The whole world knows America threatens humanity. Few public officials openly admit what’s well known.
Hugo Chavez courageously spoke forthrightly about threatening US imperialism.
In 2006, he addressed General Assembly members the day after George Bush.
“The devil came here yesterday, and it smell of sulfur still today,” he said.
“Yesterday, ladies and gentlemen, from this rostrum, the President of the United States, the gentleman to whom I refer as the devil, came here, talking as if he owned the world.”
He “came to share his nostrums to try to preserve the current pattern of domination, exploitation and pillage of the peoples of the world.”
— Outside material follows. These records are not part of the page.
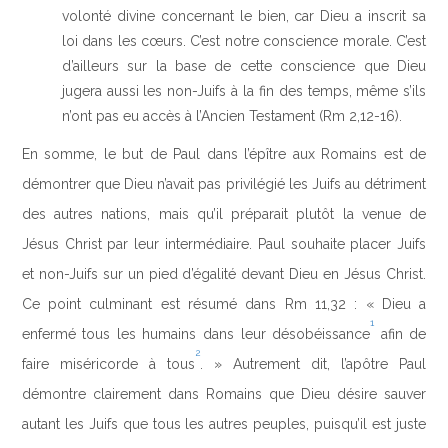
volonté divine concernant le bien, car Dieu a inscrit sa
loi dans les cœurs. C’est notre conscience morale. C’est
d’ailleurs sur la base de cette conscience que Dieu
jugera aussi les non-Juifs à la fin des temps, même s’ils
n’ont pas eu accès à l’Ancien Testament (Rm 2,12-16).
En somme, le but de Paul dans l’épître aux Romains est de
démontrer que Dieu n’avait pas privilégié les Juifs au détriment
des autres nations, mais qu’il préparait plutôt la venue de
Jésus Christ par leur intermédiaire. Paul souhaite placer Juifs
et non-Juifs sur un pied d’égalité devant Dieu en Jésus Christ.
Ce point culminant est résumé dans Rm 11,32 : « Dieu a
1
enfermé tous les humains dans leur désobéissance
afin de
2
faire miséricorde à tous
. » Autrement dit, l’apôtre Paul
démontre clairement dans Romains que Dieu désire sauver
autant les Juifs que tous les autres peuples, puisqu’il est juste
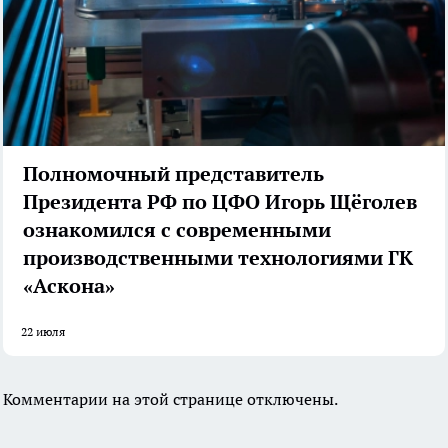
Полномочный представитель
Президента РФ по ЦФО Игорь Щёголев
ознакомился с современными
производственными технологиями ГК
«Аскона»
22 июля
Комментарии на этой странице отключены.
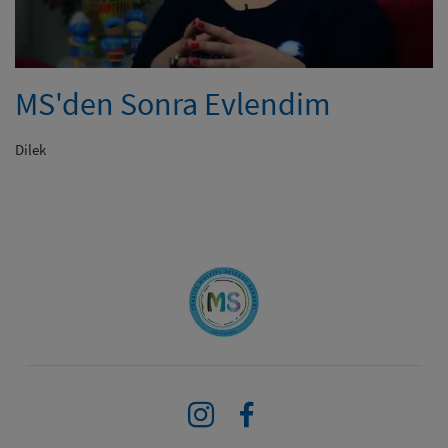
MS'den Sonra Evlendim
Dilek
Instagram
Facebook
Few leaders have the courage to speak this forthrightly. Doing so made Chavez special.
Ecuadorian Foreign Minister Ricardo Patino spoke candidly with Sputnik News.
He called Obama’s executive order declaring Venezuela a threat to US national security “a decree that in no way favors good relations between countries on the same continent.”
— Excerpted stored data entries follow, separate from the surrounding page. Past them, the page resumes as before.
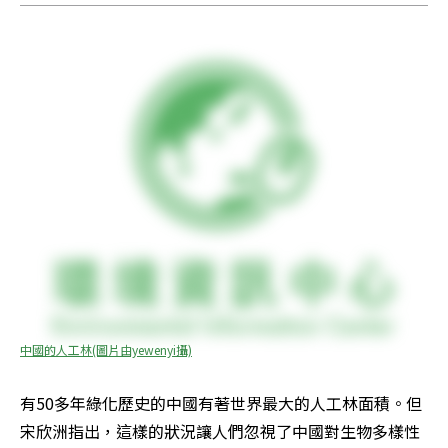
中國的人工林(圖片由yewenyi攝)
有50多年綠化歷史的中國有著世界最大的人工林面積。但
宋欣洲指出，這樣的狀況讓人們忽視了中國對生物多樣性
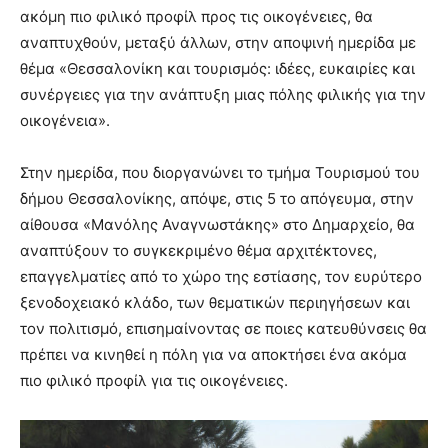
ακόμη πιο φιλικό προφίλ προς τις οικογένειες, θα
αναπτυχθούν, μεταξύ άλλων, στην αποψινή ημερίδα με
θέμα «Θεσσαλονίκη και τουρισμός: ιδέες, ευκαιρίες και
συνέργειες για την ανάπτυξη μιας πόλης φιλικής για την
οικογένεια».
Στην ημερίδα, που διοργανώνει το τμήμα Τουρισμού του
δήμου Θεσσαλονίκης, απόψε, στις 5 το απόγευμα, στην
αίθουσα «Μανόλης Αναγνωστάκης» στο Δημαρχείο, θα
αναπτύξουν το συγκεκριμένο θέμα αρχιτέκτονες,
επαγγελματίες από το χώρο της εστίασης, τον ευρύτερο
ξενοδοχειακό κλάδο, των θεματικών περιηγήσεων και
τον πολιτισμό, επισημαίνοντας σε ποιες κατευθύνσεις θα
πρέπει να κινηθεί η πόλη για να αποκτήσει ένα ακόμα
πιο φιλικό προφίλ για τις οικογένειες.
Latin and Central America no longer comprise Washington’s “back yard.” Those days are over.
Bolivarian Alliance for the Peoples of Our America (ALBA) nations can’t “conceive of, much less tolerate, the idea that Venezuela” threatens any nation.
“Where is the threat,” asked Patino? “They’re a trade partner of the US. They sell them oil every day.”
There are all sorts of relations – commercial, tourist – between the two countries.”
“That’s why the order doesn’t make the least bit of sense, doesn’t have the least basis.”
Patino accused anti-government agitators of instigating earlier violent protests. They want Maduro ousted by elections or force, he explained.
Bolivarianism won’t “end through external meddling. And it’s not their place to put an end to (revolutionary change), but to respect each country,” said Patino.
When US presidents issue verbal or written orders, often they precede “military interventions,” he stressed.
“We know that – like Afghanistan, like Iraq, and other countries – that they were considered a threat and then invaded.”
“They aren’t always invaded. Sometimes not. But often it’s just this justification that’s given for intervention.”
“(I)f I consider you a threat to me, I must act to stop that threat…That’s why the terms he uses are so serious.”
Latin and Central American nations have long histories of US military intervention, Patino explained.
“We know it. By heart and forever. For all of the 20th century, and even the 19th century, with the first interventions by the filibusters, as they were called, in Nicaragua.”
In the 19th and 20th centuries, Washington intervened throughout the hemisphere.
Notably in Mexico, Cuba, Puerto Rico, Haiti, the Dominican Republic, Nicaragua, El Salvador, Honduras, Guatemala, Panana, Brazil, Argentina, Chile, Grenada, and elsewhere.
Presidents from James Monroe asserted America’s right to intervene anywhere in the hemisphere for virtually any reason.
So-called “Banana Wars” sought to preserve and protect US economic interests. At the same time, political ones were advanced.
No nation in world history intervened lawlessly against more nations over a longer duration than America.
None more recklessly continue doing so today for far greater stakes.
“Not just military interventions” earlier, said Patino. “(W)e’re talking about (US-installed) dictatorships…”
“In our country, in Ecuador, in 1963: We had a lovely tradition of democracy, economic progress and, as a result of CIA actions, a dictatorship broke that democracy to pieces.”
“It’s a shame, but the US longstanding tradition is one of intervening, invading, abusing and producing dictatorships in our region.”
“If there is a threat on this continent, it is the United States. They’re the only one that can be considered to be such from historical experience. They are a threat to our countries.”
Fascists running America threaten everyone. World peace hangs by a thread.